La famille Grandet vit paisiblement et chichement à Saumur. Elle est pourtant très riche mais le père, homme tyrannique et terriblement avare, tient toute sa famille entre ses griffes et lui impose une vie très austère. Eugénie et sa mère n'osent pas tenir tête à cet homme cruel. Alors qu'Eugénie vieillit (elle a déjà 23 ans), plusieurs familles de Saumur espérent réussir un bon mariage, c'est le cas notamment des Cruchot et des Grassins qui souhaitent unir leur descendant à Eugénie. Mais le père Grandet est retors et n'a pas l'intention de laisser sa fille comme cela. Mais c'était sans compter sur l'arrivée de Charles, neveu de Grandet, dont le père vient de mourir en lui laissant une belle faillite sur les bras. Dans la douleur du deuil, Eugénie et son cousin vont se rapprocher.

Eugénie Grandet

Pour ce premier mois du challenge des Douze Thèmes (Alle you need is love), j'ai donc choisi de lire un classique avec Eugénie Grandet de Balzac. Je n'ai jamais lu de Balzac et je suis bien contente de l'avoir découvert avec Eugénie Grandet que j'ai vraiment apprécié.
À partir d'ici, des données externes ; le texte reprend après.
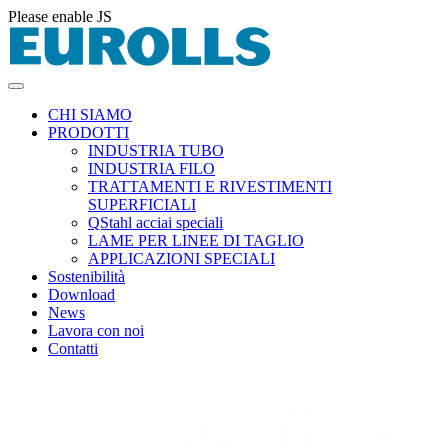
Please enable JS
CHI SIAMO
PRODOTTI
INDUSTRIA TUBO
INDUSTRIA FILO
TRATTAMENTI E RIVESTIMENTI
SUPERFICIALI
QStahl acciai speciali
LAME PER LINEE DI TAGLIO
APPLICAZIONI SPECIALI
Sostenibilità
Download
News
Lavora con noi
Contatti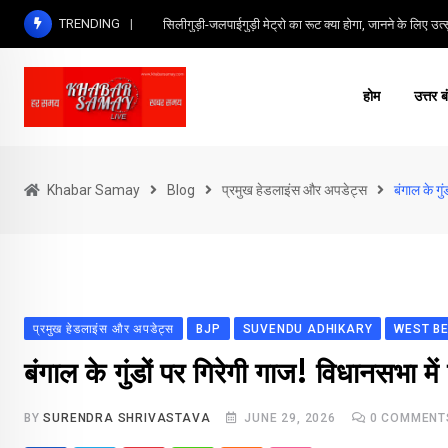
Skip
TRENDING
सिलीगुड़ी-जलपाईगुड़ी मेट्रो का रूट क्या होगा, जानने के लिए उत्सु
to
content
होम
उत्तर ब
Khabar Samay
Blog
प्रमुख हेडलाइंस और अपडेट्स
बंगाल के गु
प्रमुख हेडलाइंस और अपडेट्स
BJP
SUVENDU ADHIKARY
WEST B
बंगाल के गुंडों पर गिरेगी गाज! विधानसभा मे
BY
SURENDRA SHRIVASTAVA
JUNE 29, 2026
0
COMMENT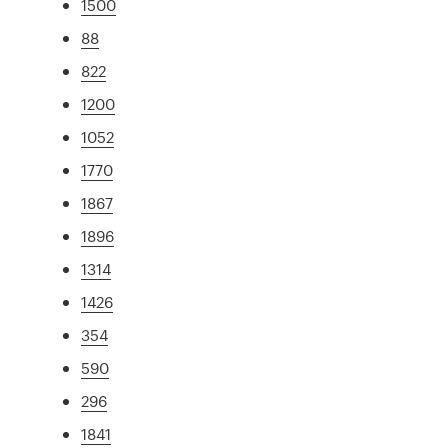
1500
88
822
1200
1052
1770
1867
1896
1314
1426
354
590
296
1841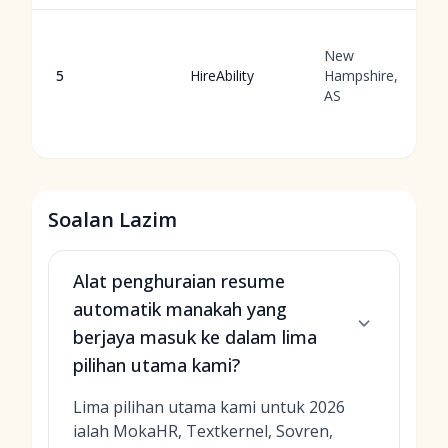
New
5
HireAbility
Hampshire,
AS
Soalan Lazim
Alat penghuraian resume
automatik manakah yang
berjaya masuk ke dalam lima
pilihan utama kami?
Lima pilihan utama kami untuk 2026
ialah MokaHR, Textkernel, Sovren,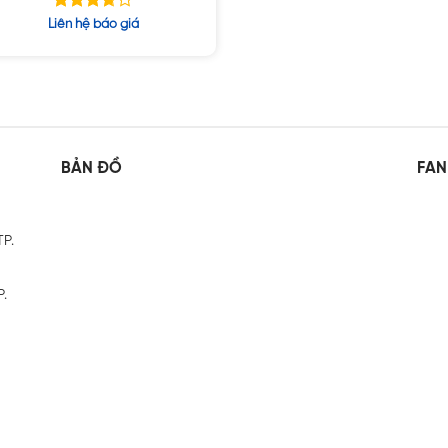
PS / P39123-B21
Được
Liên hệ báo giá
xếp
hạng
5
3.61
sao
BẢN ĐỒ
FAN
TP.
P.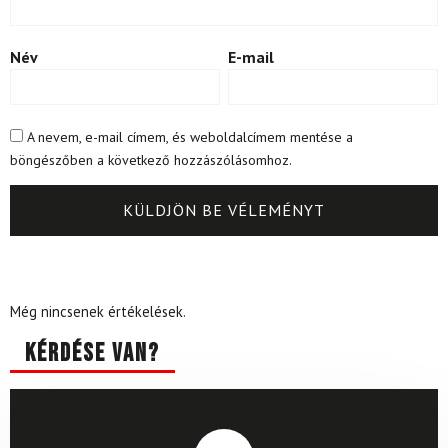
Név
E-mail
A nevem, e-mail címem, és weboldalcímem mentése a
böngészőben a következő hozzászólásomhoz.
Még nincsenek értékelések.
Kérdése van?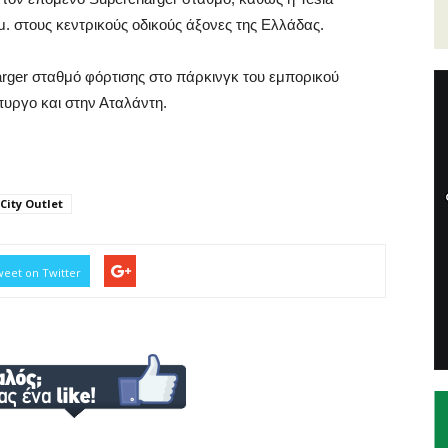
λμ. στους κεντρικούς οδικούς άξονες της Ελλάδας.
harger σταθμό φόρτισης στο πάρκινγκ του εμπορικού
πυργο και στην Αταλάντη.
City Outlet
eet on Twitter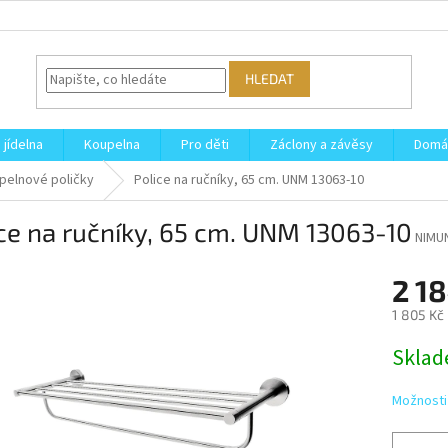
HLEDAT
 jídelna
Koupelna
Pro děti
Záclony a závěsy
Domá
pelnové poličky
Police na ručníky, 65 cm. UNM 13063-10
ce na ručníky, 65 cm. UNM 13063-10
NIMU
2 1
1 805 Kč
Měrná
Skla
cena:
Možnosti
Balzac dépeint avec justesse le milieu bourgeois de Province du 19ème siècle avec tous ses petits secrets et ses petites manigances. Il est terrible de se voir confronter à l'avarice et aux manipulations du père Grandet  face à la bonté et à la générosité d'Eugénie. On ne peut s'empêcher, avec notre regard actuel, de vouloir secouer cette pauvre Eugénie qui n'ose pas (ou peu) tenir tête à son père au sujet de son prochain mariage ou sur la façon de tenir la maison d'une manière quasi monastique. Malgré tout, on ne peut s'empêcher de ressentir empathie et tristesse à son égard, son absence de calcul, le romantisme dont elle fait preuve - et qu'elle ose à peine espérer - face à son cousin, la rende touchante.
Très mélancolique, Eugénie Grandet nous raconte le destin tragique de son héroïne éponympe à travers une oeuvre dont les descriptions psychologiques et sociales des personnages sont parfaitement abouties.